Thales in a statement post the news mentioned: “Thales is able to confirm extortion and ransomware group LockBit released on its platform data pertaining to Thales Group,”; “At this stage, Thales is able to confirm that there has been no intrusion of its IT systems.”

The LockBit Group

LockBit is one of the most active ransomware operations, leaking data from hundreds of organizations since its launch in 2019. LockBit 3.0 is the latest version of the LockBit ransomware, which Kaspersky has described as a “malicious software designed to block user access to computer systems in exchange for a ransom payment,”. The LockBit 3.0 breach at Thales comes at a time when the U.S. federal government is demanding stepped-up actions and cyber vigilance on the part of government vendors as part of the National Cyber Security Strategy.

The LockBit Breach Act on Thales

The cybercrime group LockBit has also gone ahead and published a 9.5 Gb archive file apparently containing information belonging to Thales. This act also confirms that the leaked data is much more than the present release in magnitude and that the perpetrator is more in control of things. The malicious hackers previously announced that they would make files public unless Thales paid a ransom. Thales has also issued statements that their internal team is aware of likely sources from where the breach could have occurred.
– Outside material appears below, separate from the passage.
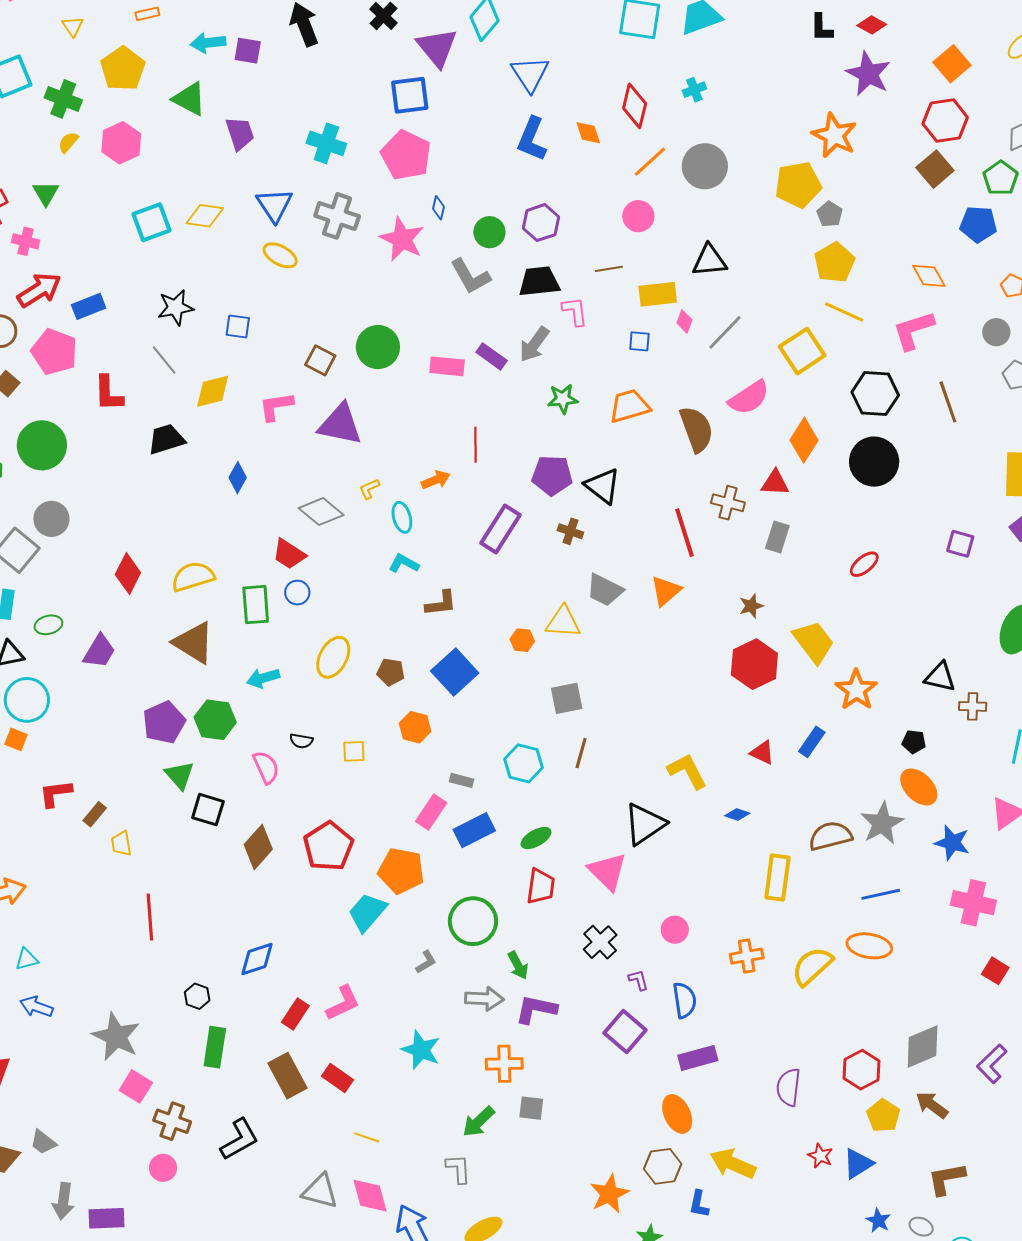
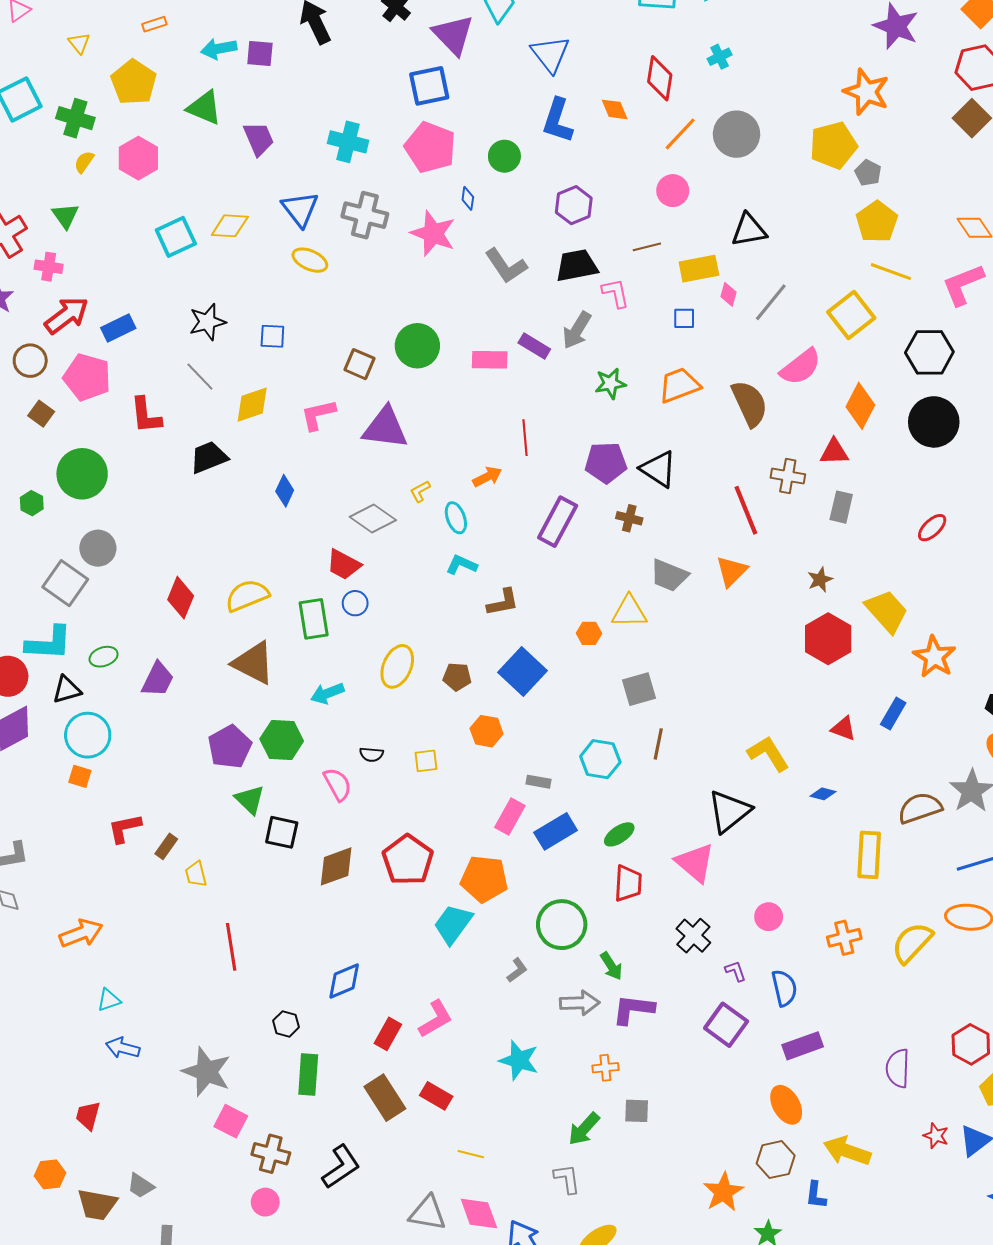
green circle: (489, 232) -> (504, 156), moved
brown diamond: (258, 847) -> (336, 866), turned 33
orange cross: (504, 1064) -> (605, 1068), size x0.7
As claimed, one of them has been confirmed to be the user account of a partner on a dedicated collaboration portal, which resulted in the disclosure of “a limited amount of information”. Thales also refused to affirm on the other speculated sources of breach.

The company in a statement said “Thales continues to investigate the other source of theft” and that it’s “working closely with its partner and is providing all of the necessary technical support and resources to minimise any potential impact to concerned customers and stakeholders.” The company concluded: “Thales reiterates that, as of now, there is no impact on the Group’s operations.”
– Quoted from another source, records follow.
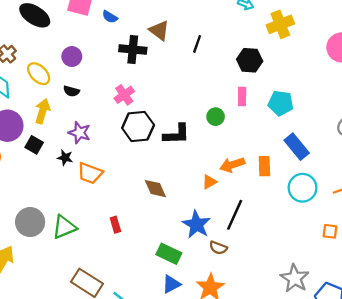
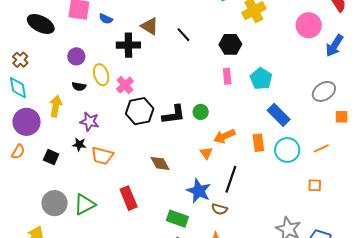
black line: (197, 44) -> (184, 35), turned -56
yellow ellipse: (39, 74) -> (101, 75), moved, turned 35
cyan pentagon: (281, 103) -> (261, 79), turned 30
green circle: (216, 117) -> (201, 112), moved
black square: (34, 145) -> (51, 157), moved
orange rectangle: (264, 166) -> (258, 143), moved
orange triangle: (209, 182) -> (206, 153), turned -32
red rectangle: (115, 225) -> (129, 198), size x1.6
The Official Statement by Thales

Thales has been on the damage control mode and also has not mentioned any aspect of the breach having affected their Security Services that the company offers. The statement released on the official website of Thales on the LockBit incident is as below:


Thales has been a trusted OEM cross many of the products across the spectrum that it offers. Thales has a market share of around 15-20% in the Hardware Security Module (HSM) market, which as a product offers High levels of trust and authentication that are used more in the enterprise network ecosystem. The HSM as a product, is tamper-resistant, tamper-evident, and tamper-proof and provides extremely secure physical systems as part of encryption systems and crypto locking. HSMs are used in systems where highest level of security for sensitive data and cryptographic keys are required in enterprise solutions.

On the recent incident Thales has assured its users/customers that the breach has been addressed adequately and there is no alarming damage. It has also confirmed that there has been a not so significant successful attempt by LockBits’, and has also acknowledged the ransomware group publishing data on the dark web. At the same time, Thales has also denied that its systems have been compromised and has claimed that there has been no impact on its operations.
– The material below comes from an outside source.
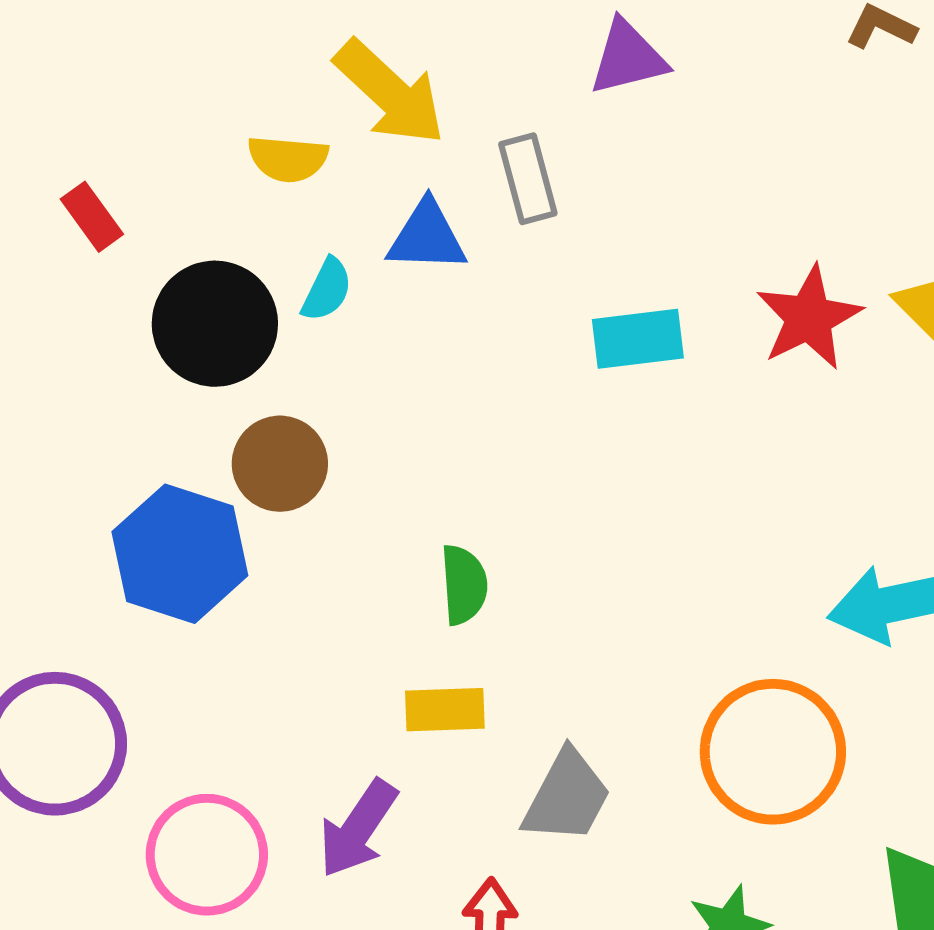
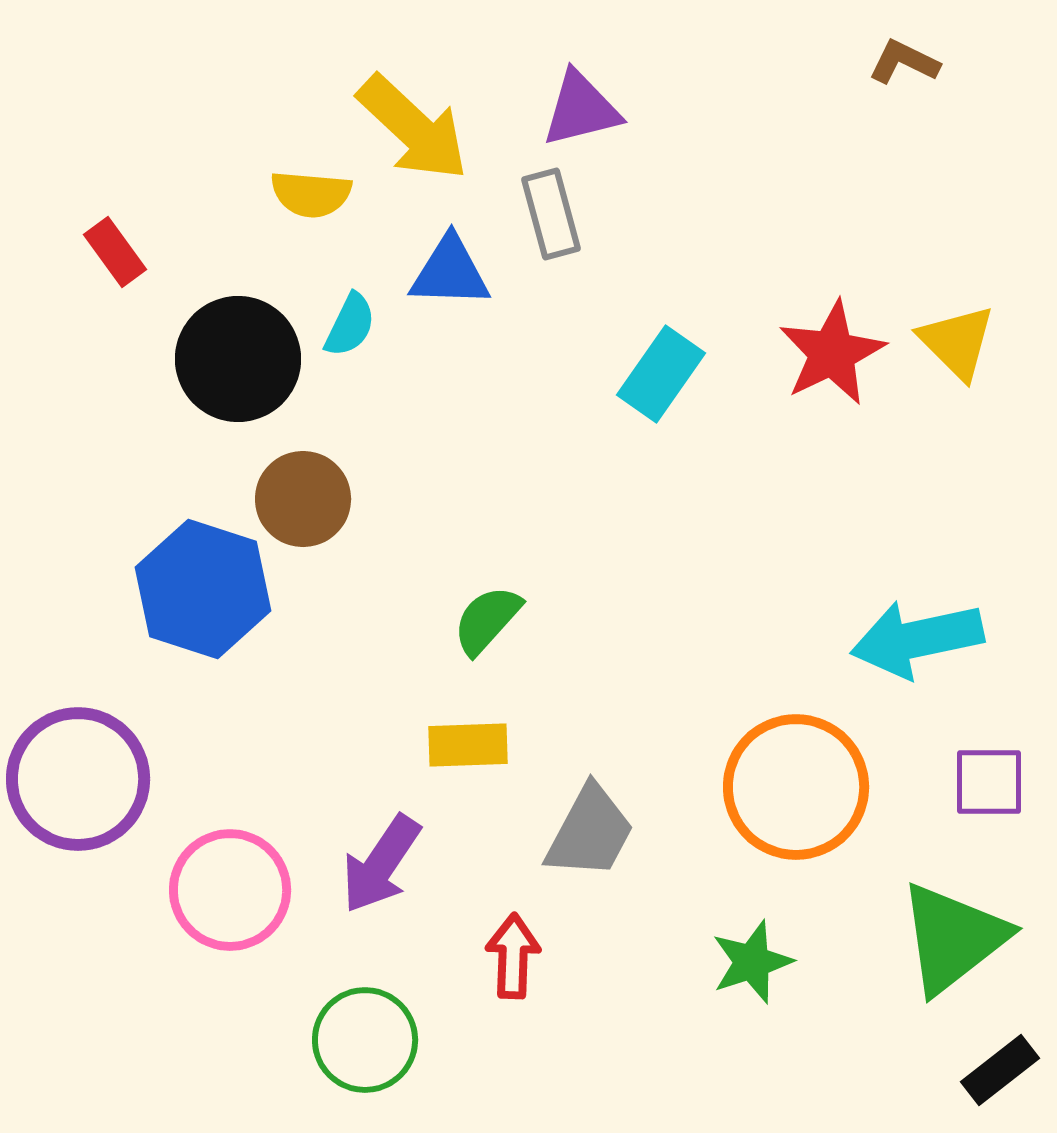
purple triangle: (628, 58) -> (581, 109), moved
cyan rectangle: (638, 339) -> (661, 374), turned -48
green semicircle: (464, 585) -> (487, 620), turned -134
There are indications that the leaked files contain both technical and corporate document, and as informed by the hackers, the data includes: commercial documents, accounting files, customer files, drawings of client’s structures, software, etc. The hackers have also claimed that it is possessing of more data, than which it has presently released on the dark web.

Just how exactly a known hacker could have obtained said data without breaching the company’s cyber defences will be a matter of speculation. However, the shares of the company did see its impact. Thales at the outset has blamed third-party contractor for the recent woes, and, one has to wait for actual details to come out, so that is users/customers can restore the trust, that a reputed company like Thales has been maintaining in the market.